Schuilen bij de apengod (India III)
In Delhi staat een enorm oranje standbeeld van de god Hanuman, een aap. Hoewel de bovengrondse metro erlangs zou moeten razen, had ik moeite om de tempel te vinden. Dus nam ik, verdwaald op een overvolle markt, een tuktuk die me voor veel te veel geld naar de tempel bracht. Het laatste stukje liep ik alsof ik zevenmijlslaarzen aanhad omdat er precies een wolkbreuk plaatsvond.
De ingang van de tempel bleek de open bek van de aap te zijn en moeilijk te missen (swipe). Binnen waren er allerhande priesters in de weer. Ik voelde me er ongemakkelijk bij, omdat ik geen idee had wat de rituelen betekenden. Maar terug naar buiten gaan, leek me ook geen optie vanwege de zeikregen. Ik draalde een beetje bij de uitgang zodat ik er stiekem kon schuilen.
Tot een priester me bemerkte en gebaarde dat ik in een hoekje kon komen zitten. Hij keek vriendelijk. Ik dacht dat hij mijn poging tot schuilen wilde honoreren.

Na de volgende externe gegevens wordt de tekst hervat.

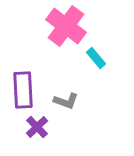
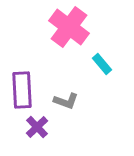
pink cross: moved 3 px right, 1 px down
cyan rectangle: moved 6 px right, 6 px down
purple rectangle: moved 1 px left
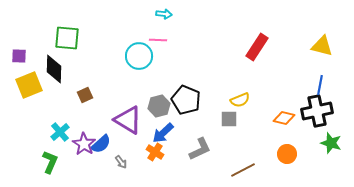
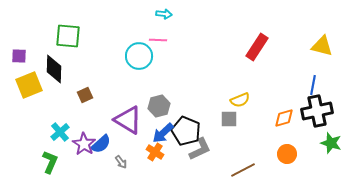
green square: moved 1 px right, 2 px up
blue line: moved 7 px left
black pentagon: moved 31 px down
orange diamond: rotated 30 degrees counterclockwise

Maar toen ik eenmaal zat, gaf hij me een oranje bloem (een Afrikaantje) en gebaarde dat ik die vast moest houden. Ik nam de bloem dan maar aan. Hij begon een gebed te prevelen. Ik keek hem met grote ogen aan. Hij stopte en gebaarde dat ik hem na moest zeggen. Ik verhaspelde alle woorden. Toen moest ik naar het beeld van de apengod kijken en verder gaan met hem nazeggen. Ik probeerde er niet over na te denken (want wat zei ik nu? En waar stond die god voor? Ik was nu toch niet aan het bidden voor oorlog of dierenleed of rabiës?!) Aan het eind kreeg ik een rode stip op m’n voorhoofd en gebaarde hij dat ik geld op een offerschaal moest leggen. Aha, ook dit was handel. Ik vond een verfrommeld briefje van 20 Roepies in mn zak. Misschien ook wel een goede deal, voor dat schuilen.
Thuisgekomen googelde ik de betekenis van Hanuman. Hij blijkt de Hindoe-god van wijsheid, kracht, moed, toewijding en zelf-discipline te zijn. Die rode stip kon ik gerust nog even laten zitten.